Lightning Dust
Lightning Dust
Score:72
Reviewer: Wireless Bollinger
Label: Jagjaguwar (USA)
Reviewed: Sep 1st '07, Released:2007
Lightning Dust overcomes the common trappings of minimalism; succeeding with an album that is concise and delicately quirky from the sparse ‘Listened On’ with its bleak sporadic guitar and plummy organ, to the smooth piano ballad ‘Days Go By’ book-ending a richly textured and diverse album. It is this variety that separates Lightning Dust from the monotony that inflicts many minimalist releases, as the songs sway from incredibly rich soundscapes to the simplicity of single instrument and voice.
Amber Webber is the main vocalist in Lightning Dust and her voice is an extraordinary instrument. Singing in a moderately low register for a female singer, she employs a beautifully restrained vibrato. This is the kind of voice that shapes itself around songs, around instruments.. She has just been gifted with an incredibly malleable voice; the kind of voice that can be dictated to by the style of music employed and still hold its own.
‘Jump In’ is the album’s best song – the prominent piano line weirdly reminiscent of Tom Jones’ ‘Delilah’. But here it’s as if ‘Delilah’ has been rewritten as a morose duet of togetherness until death. As one of the few instances where Joshua Wells is granted a lead vocal, there is almost a sinister sexuality in the song; Webber and Wells sounding like a duo as dynamically potent and sexually charged as Jennifer Charles and Mike Patton on Dan the Automator’s Nathaniel Merriweather presents… Lovage: Music to Make Love to Your Old Lady By.
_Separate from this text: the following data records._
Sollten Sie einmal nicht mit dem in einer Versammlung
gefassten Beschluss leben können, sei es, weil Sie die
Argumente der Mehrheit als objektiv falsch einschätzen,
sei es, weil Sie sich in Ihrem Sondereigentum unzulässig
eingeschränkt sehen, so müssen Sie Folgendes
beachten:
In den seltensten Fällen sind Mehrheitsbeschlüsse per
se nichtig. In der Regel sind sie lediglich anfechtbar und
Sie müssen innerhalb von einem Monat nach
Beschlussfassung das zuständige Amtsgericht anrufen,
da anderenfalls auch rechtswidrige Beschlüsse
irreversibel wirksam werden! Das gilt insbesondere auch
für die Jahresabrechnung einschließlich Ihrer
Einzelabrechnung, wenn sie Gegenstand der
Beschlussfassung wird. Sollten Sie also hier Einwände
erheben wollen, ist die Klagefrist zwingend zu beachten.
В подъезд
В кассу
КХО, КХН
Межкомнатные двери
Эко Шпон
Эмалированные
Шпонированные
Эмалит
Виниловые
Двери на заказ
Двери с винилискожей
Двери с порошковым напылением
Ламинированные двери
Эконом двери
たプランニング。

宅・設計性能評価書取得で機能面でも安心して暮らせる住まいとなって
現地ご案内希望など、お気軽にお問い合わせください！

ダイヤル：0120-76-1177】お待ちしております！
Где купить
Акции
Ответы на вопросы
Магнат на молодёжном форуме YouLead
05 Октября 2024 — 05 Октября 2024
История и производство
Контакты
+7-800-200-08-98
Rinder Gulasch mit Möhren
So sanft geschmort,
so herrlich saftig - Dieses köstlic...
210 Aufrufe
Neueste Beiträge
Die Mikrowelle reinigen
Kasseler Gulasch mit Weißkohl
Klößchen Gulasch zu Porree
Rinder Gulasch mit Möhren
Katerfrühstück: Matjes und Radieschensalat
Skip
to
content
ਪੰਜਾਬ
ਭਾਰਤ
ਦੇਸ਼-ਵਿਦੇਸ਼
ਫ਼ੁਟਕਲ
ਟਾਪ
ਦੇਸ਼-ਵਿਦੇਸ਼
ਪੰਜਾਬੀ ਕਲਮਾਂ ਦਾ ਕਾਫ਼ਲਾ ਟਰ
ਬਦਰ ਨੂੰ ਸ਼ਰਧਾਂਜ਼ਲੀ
It’s amazing that Webber and Wells can move so far away from their Black Mountain heritage on this record. The duo have spilt a wealth of influences all over this album, ‘Days Go By’ sounding like Nick Drake in a positive, albeit languid, mood; ‘Breathe’ is an organ epic; and ‘Take Me Back’ touches Close Encounters of the Third Kind. The variation on this record is a strength, able to cover different styles while maintaining the all-important album flow – even a song like ‘Wind Me Up’ (an upbeat, eccentric, pop number) doesn’t feel at all out of place. Overall, it’s a sustaining and relevant debut and a fascinating side project.